Small knowledge, big challenge! This article is participating in the creation activity of “Essential Tips for Programmers”.

BS4, full name for BeatifulSoup, provides simple, Python-like functions to handle navigation, searching, modifying analysis trees, and more. We can through it is very convenient to complete the crawler’s HTML parsing work.

This article briefly introduces some common functions in BS4 that can handle most situations.

1. Locate labels

First of all, before crawling to locate the data of the label, this use F12 developer tools in the button, click the button, and then click the web page, you can quickly locate the corresponding label in the page, the specific details are not detailed, explore their own, very simple, very easy to use.

Now, formally, I’ll show you how to use the code to get the tag I found earlier.

Here are two functions from BeautifulSoup, the find() and find_all() functions.

First you look at the tag you’re looking for, what it is, and whether it has a class or ID attribute (if not, try to find one), because class and ID are very rare and, with luck, can be a hit.

For example, the arrow in the image above points to a DIV tag with the ID ozoom

# HTML is the content of the web page obtained by the previous request
bsobj = bs4.BeautifulSoup(html,'html.parser')

Get the div tag with id ozoom
Find tags by id
div = bsobj.find('div', attrs = {'id' : 'ozoom'})

List_t = list_t
# find tags by class
title = div.find('div', attrs = {'class': 'list_t'})
Copy the code

Note: If the tag has an ID attribute, try to look it up by ID, because the entire page ID is unique.

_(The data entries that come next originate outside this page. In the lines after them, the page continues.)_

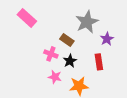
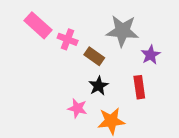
gray star: (87, 22) -> (122, 31), turned 30
pink cross: (51, 54) -> (68, 39), moved

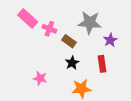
pink star: (77, 108) -> (40, 78), moved

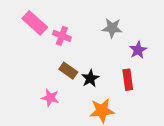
gray star: (90, 23) -> (112, 28), size x0.7
brown rectangle: (69, 41) -> (68, 71), moved

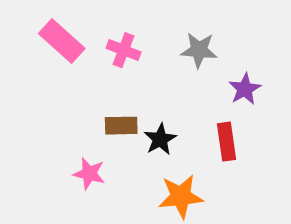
pink cross: (62, 36) -> (124, 50), moved
brown rectangle: (68, 71) -> (121, 126), turned -36

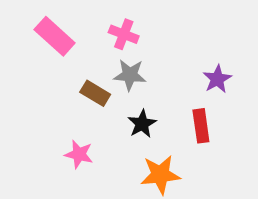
pink cross: (124, 50) -> (124, 34), moved
gray star: (199, 50) -> (130, 75), moved
brown rectangle: (121, 126) -> (95, 93), moved, turned 32

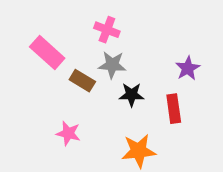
pink rectangle: (55, 36) -> (47, 52), moved
black star: (142, 124) -> (132, 95), moved, turned 30

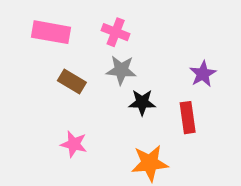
pink rectangle: (47, 52) -> (51, 32), moved, turned -32
brown rectangle: (82, 81) -> (72, 81), moved

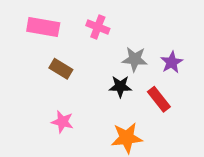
gray star: (121, 70) -> (135, 59), moved
red rectangle: (188, 118) -> (159, 99), turned -30

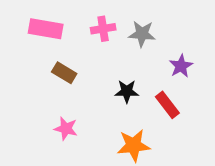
pink cross: (98, 27) -> (103, 29), turned -30
gray star: (135, 59) -> (142, 34), moved

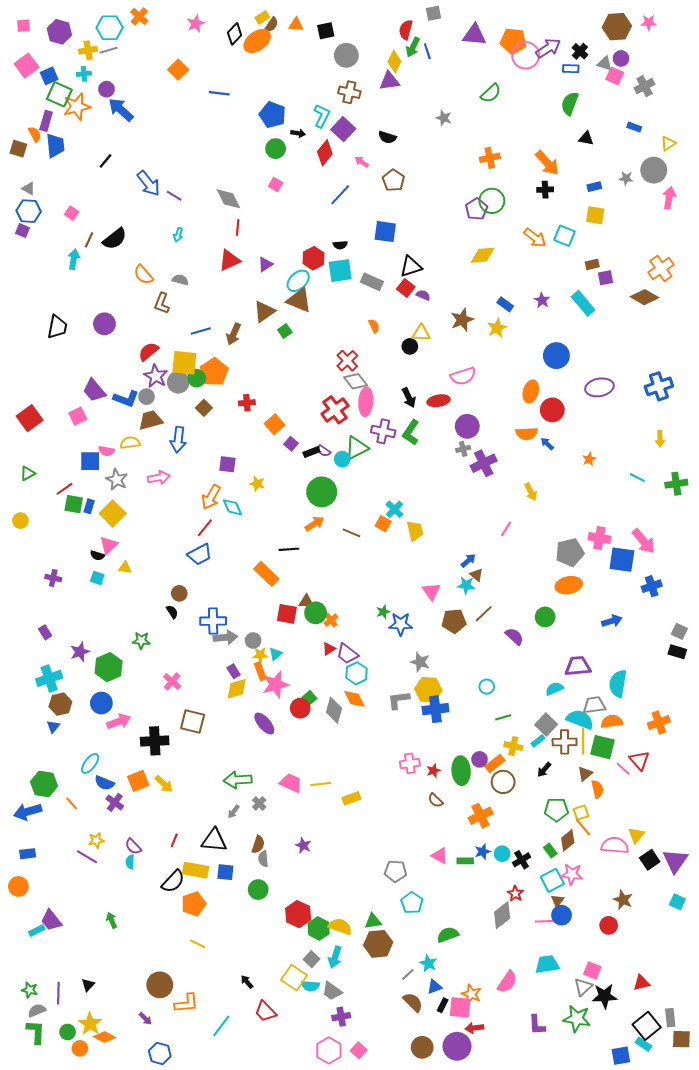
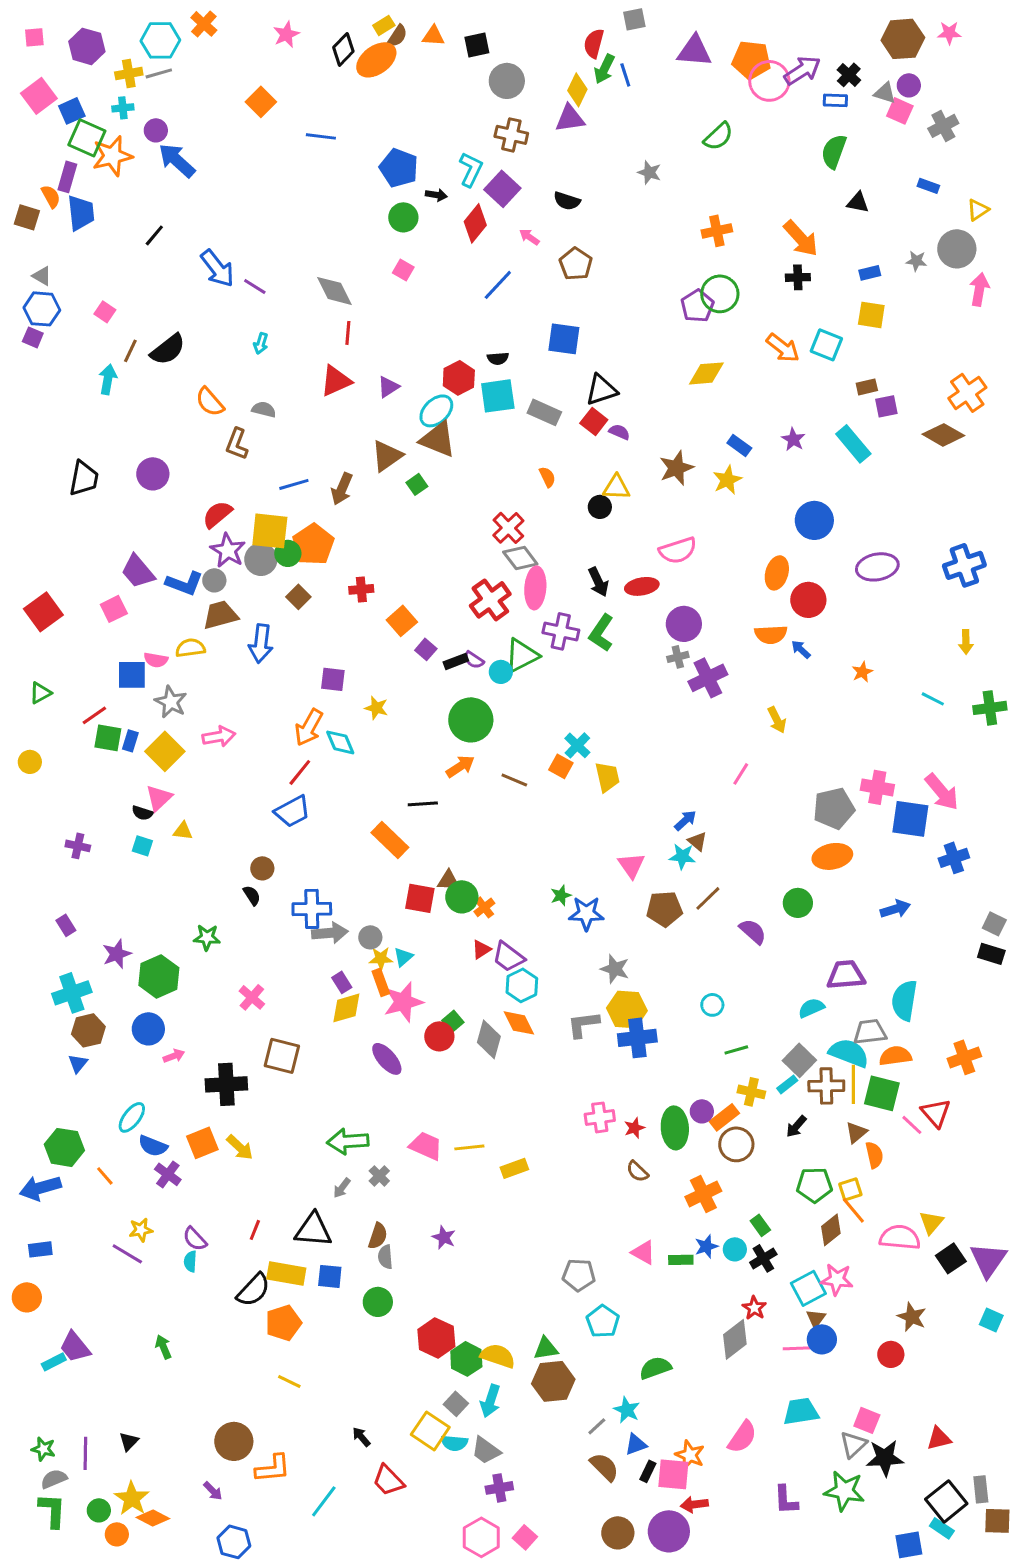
pink arrow: (159, 478) -> (219, 736), moved
pink arrow: (119, 721) -> (174, 1056), size x0.6
green rectangle: (550, 851) -> (760, 1225), moved

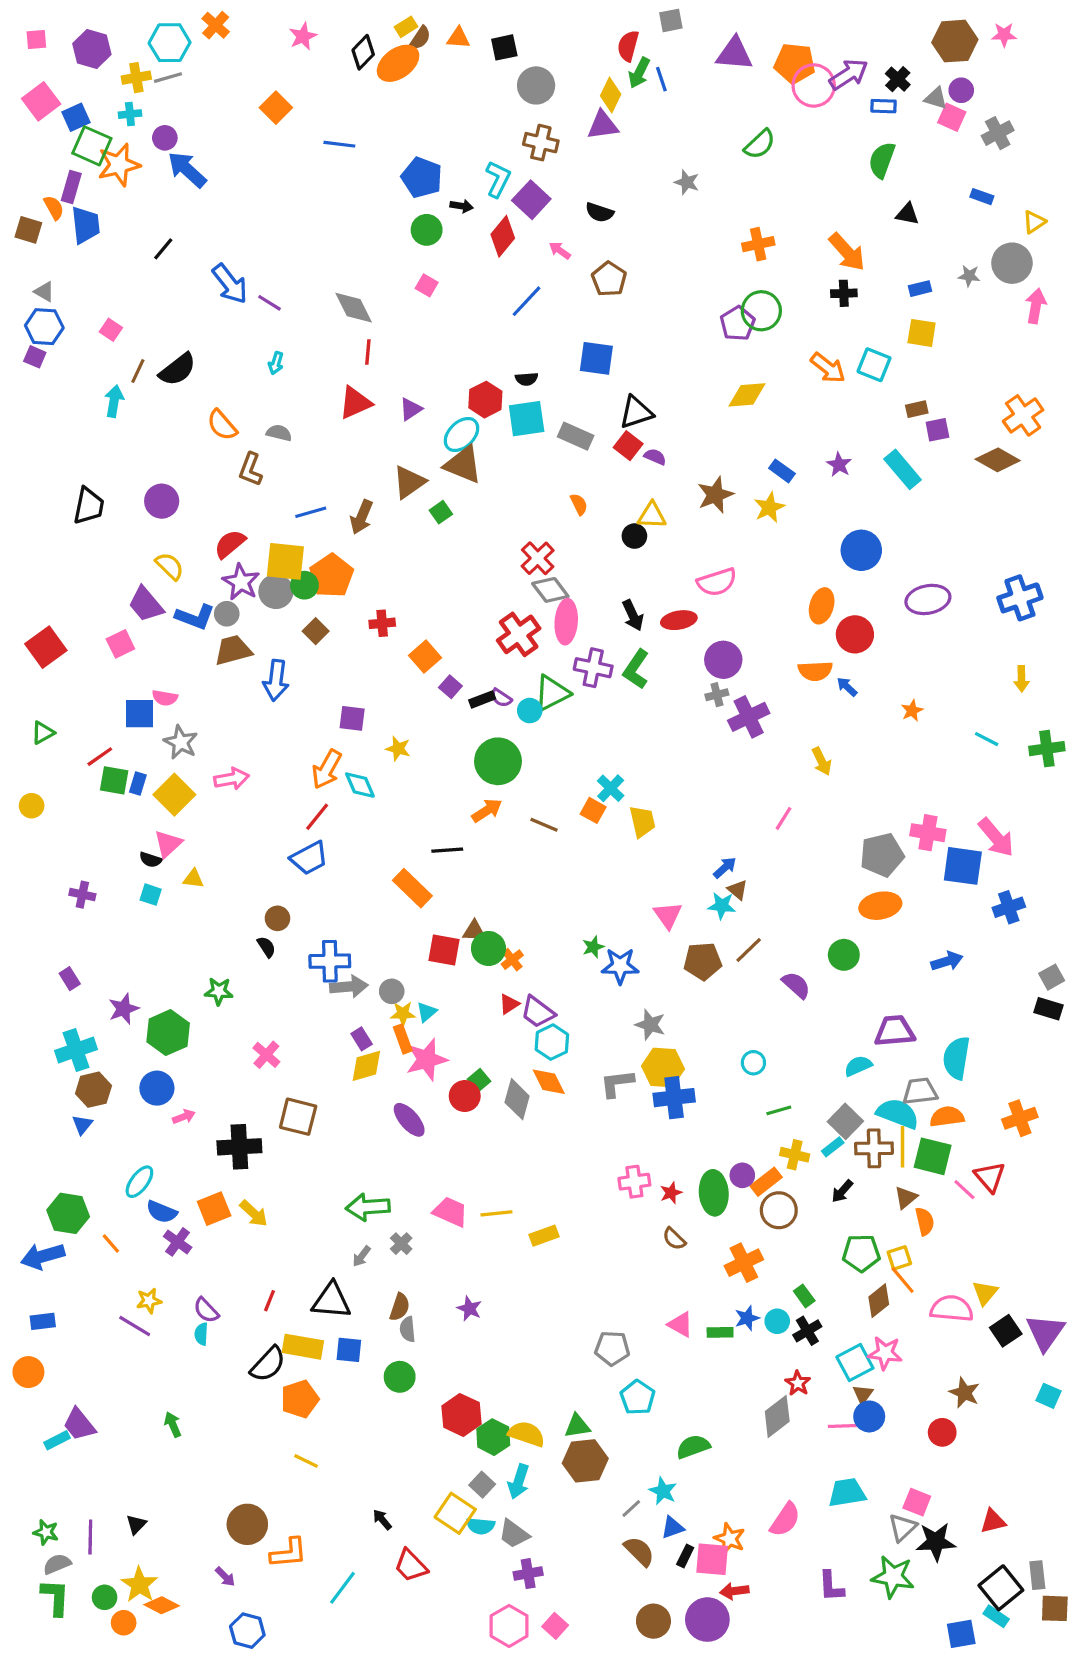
yellow semicircle: (190, 648) -> (170, 566), moved, turned 52
gray square: (994, 924) -> (1052, 977), turned 35

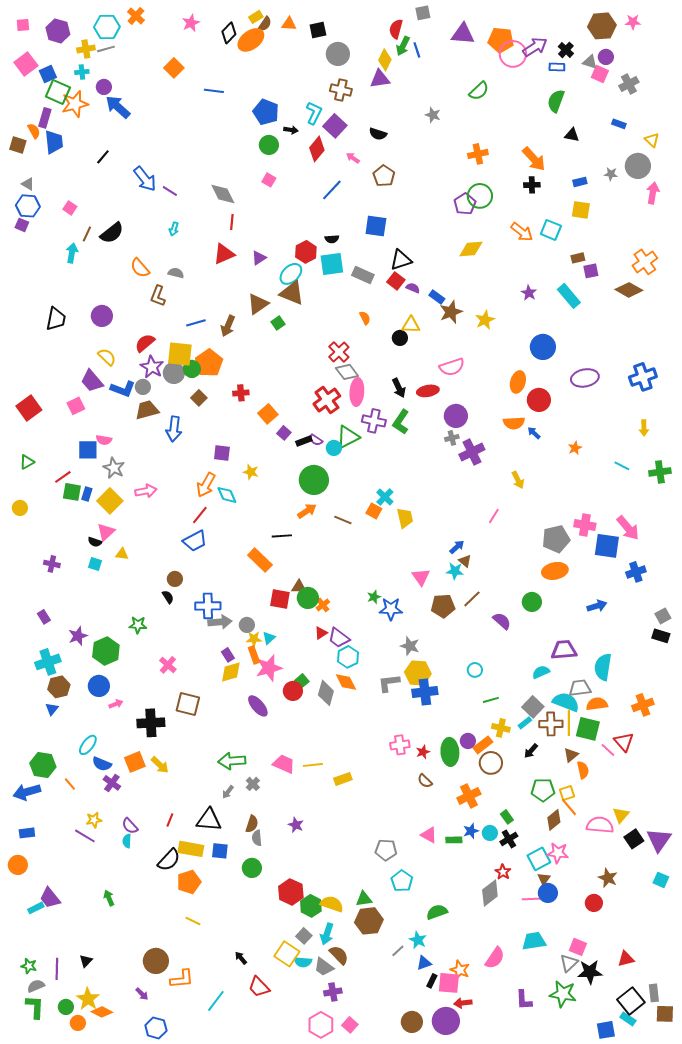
yellow triangle: (1034, 222) -> (652, 140), turned -42
blue rectangle: (782, 471) -> (437, 297), moved
brown semicircle: (639, 1551) -> (339, 955), moved

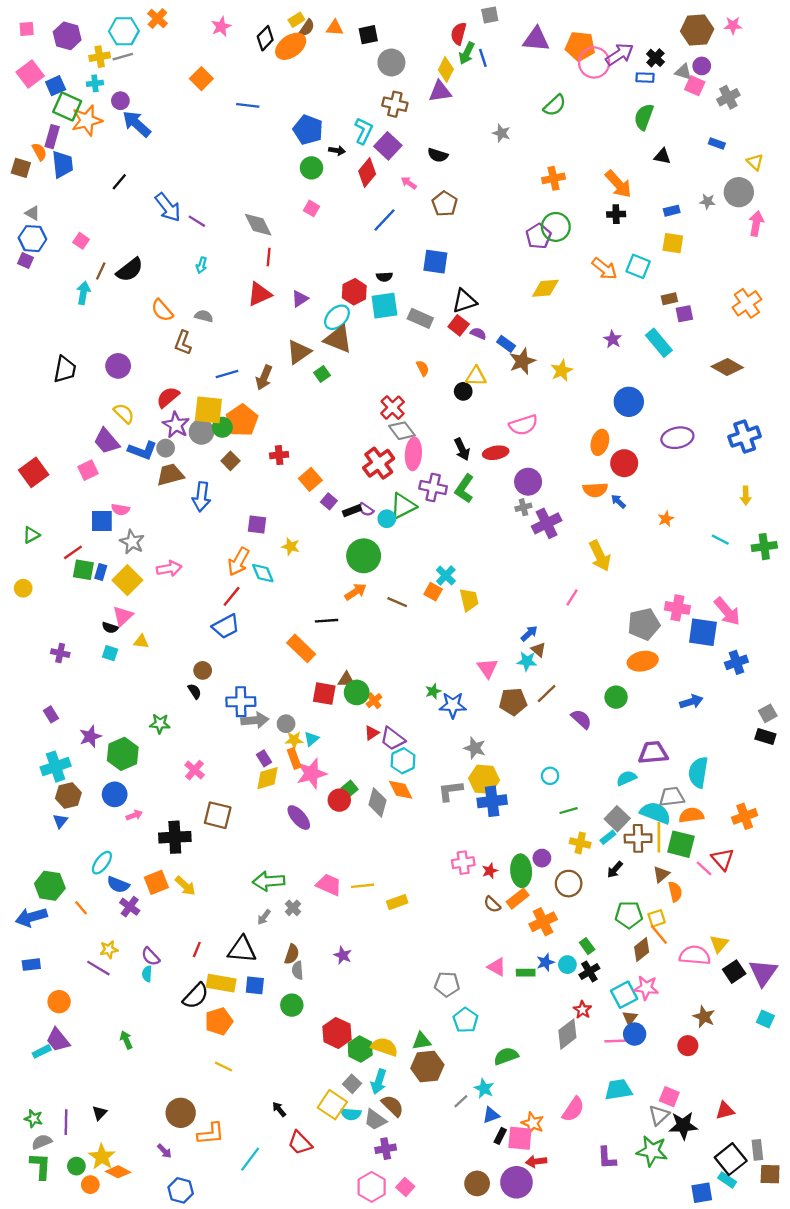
brown diamond: (629, 290) -> (727, 367), moved
yellow arrow: (518, 480) -> (600, 556), size x1.5
orange rectangle: (483, 745) -> (518, 899), moved
orange circle: (18, 865) -> (59, 1002), moved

Use class to find, the best now browser page source Ctrl + F search, how many tags of the same class (if more than, you can try to find its parent tag, narrow down the search later).

Then we’ll look at the find_all function, which is suitable for finding many tags of a type at once, as shown in the following figure.

Each li tag in the list is a piece of data, and we need to retrieve all of them. If we use the previous find function, we can only retrieve one Li tag at a time. So we need to use the find_all function to get all the qualified labels at one time and store them as an array to return.

First of all, since the li tag has no ID and no class, and there are many irrelevant and distracting Li tags in the page, we need to look up from its parent tag, narrow the search scope, find the titleList DIV tag, and take a look. All the li tags are required, and the find_all function is used to get all the li tags.

# HTML is the target web page content to get
html = fetchUrl(pageUrl)
bsobj = bs4.BeautifulSoup(html,'html.parser')

pDiv = bsobj.find('div', attrs = {'id': 'titleList'})
titleList = pDiv.find_all('li')
Copy the code

Basically, using the find and find_all functions together makes it easy to handle almost any HTML page.

2. Extract data

Once I find the tag, how do I get the data in the tag?

There are two general scenarios for the location of data in a label.

<! -- The first type, located in the tag content -->
    <p>This is the data. This is the data</p>

<! -- The second type, located in the tag attribute -->
    <a href="/xxx.xxx_xx_xx.html"></a>
Copy the code

If it is the first case, it is easy to use pTip. Text (pTip is the p tag already obtained).

Link = aTip[“href”] link = aTip[“href”] (aTip is the a tag that has been obtained previously).